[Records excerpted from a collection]
---

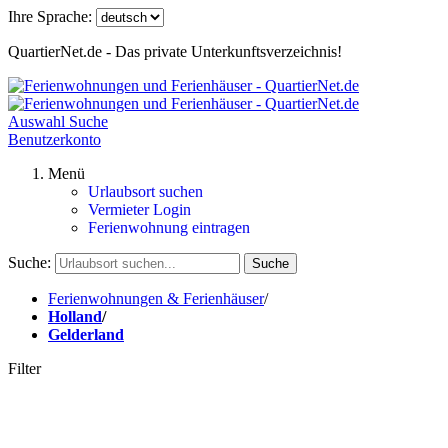
Ihre Sprache:
QuartierNet.de - Das private Unterkunftsverzeichnis!
Auswahl
Suche
Benutzerkonto
Menü
Urlaubsort suchen
Vermieter Login
Ferienwohnung eintragen
Suche:
Suche
Ferienwohnungen & Ferienhäuser
/
Holland
/
Gelderland
Filter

---

▶ _PROBLEM DETAILS_: Your answer must be the records above, word for word, with no pictures.

▶ _TASK RESULT_:
Ihre Sprache:
QuartierNet.de - Das private Unterkunftsverzeichnis!
Auswahl
Suche
Benutzerkonto
Menü
Urlaubsort suchen
Vermieter Login
Ferienwohnung eintragen
Suche:
Suche
Ferienwohnungen & Ferienhäuser
/
Holland
/
Gelderland
Filter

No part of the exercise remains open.